It looks like a lot of us might be working from home for a while (although I was back in the office for one whole day before we were officially told to work from home again.) So how can we make it as pain free as possible?
Read on for my 7 top tips, which I’ve learned while working from home:
1. Create the right space
Whether you have a room, a desk, or half the kitchen table, it’s important to create the right space to work in – and to store your gear if you have to put it away every night. It’ll help get you into the work frame of mind, and save time looking for things you might otherwise spread all over the house. For the first week or so of working full-time from home I roamed between three different spots. But things got much easier once I settled on my spot. As an added bonus it has an excellent background for Zoom calls!
2. Make a list
I may not have the pin board or calendar from the office, but I do have a darn good notebook. I make a to-do list on Monday morning and keep it updated all week. Then I make a note on Friday of things for the following week. I might have Asana for client campaigns and Google sheets for the content schedule, but having every task written in one place is invaluable – and ticking them off one by one is even better.
3. Find your perfect soundtrack
Finally, you don’t have to listen to anyone else’s terrible playlist, or the repetitive radio ads. So what is your perfect soundtrack to the working day? It may sound controversial, but if I’m finding it particularly hard to concentrate on my work, I listen to Harry Potter on Audible, read by Stephen Fry. I’ve listened to the whole series more than once so don’t have to concentrate too hard on it, but it blocks out thoughts better than just listening to music.

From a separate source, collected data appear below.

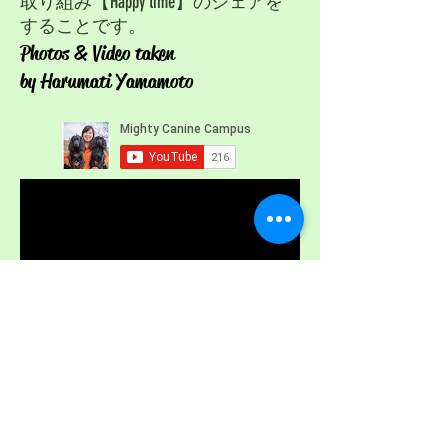
取り組み【Happy time】のシェアを
することです。​
​Photos & Video taken
by Harumati Yamamoto
ADDRESS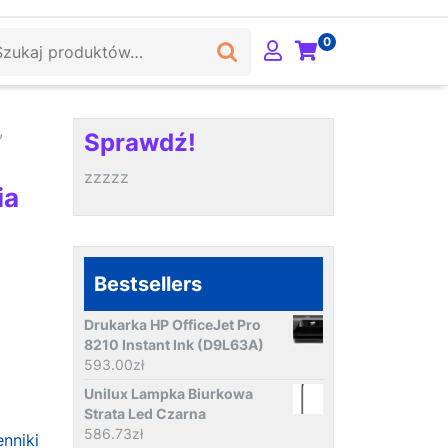
ukaj:
0
,
Sprawdź!
zzzzz
ia
Bestsellers
Drukarka HP OfficeJet Pro
8210 Instant Ink (D9L63A)
593.00
zł
Unilux Lampka Biurkowa
Strata Led Czarna
586.73
zł
enniki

Other favourites include BBC 6Music (especially Lauren Laverne’s morning show), a bit of classical music (for really concentrating), and this playlist.
4. Take a break
It can be easy to get stuck in front of a screen if you’re trying to get everything done. Especially if you don’t feel the same routine of a regular lunch break etc. as you would in an office. But you might actually be more productive if you take a break to step outside for a moment, stretch, make a cup of tea, or fill up your water bottle as soon as it’s empty. You could even have a nap at lunchtime – it’s glorious!

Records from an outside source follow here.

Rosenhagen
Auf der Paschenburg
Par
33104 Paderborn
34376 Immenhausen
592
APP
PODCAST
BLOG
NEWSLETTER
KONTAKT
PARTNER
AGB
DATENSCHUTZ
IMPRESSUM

5. Keep the snacks you want in reach
The best and worst thing about working from home is that the entire contents of the kitchen are within easy reach. So if you find yourself eating all the wrong things and regretting it later, switch things around so what you want is within easy reach, and what you want to limit is out of your eye line. You might find it easier if healthier snacks are already prepped so you can enjoy them without any effort.
6. Switch off
It can be hard to switch off on time if you’re working where you live, but try to stick to a routine as much as possible. This should include getting outdoors at least once a day to clear your head, get some exercise, and look at something further away than your computer screen!
7. Find ways to vent
Let’s be honest, work of any kind can be infuriating – there’s too much to do (or not enough), too little time, and the clients want everything immediately. So find the right people you can vent to any time you need them, and make sure you’re there when they need it too. I think I’d have lost the plot if I didn’t have a what’s app group to share the daily frustrations with. It makes it much easier to find the funny side too.
8. Think positive
The best things about working from home: No commute, higher quality lunch options, having time for a walk after work, saving money, the peace and quiet!
I’ll work out the best things about working in the office (which includes being near the sea and better coffee shops) when I go back!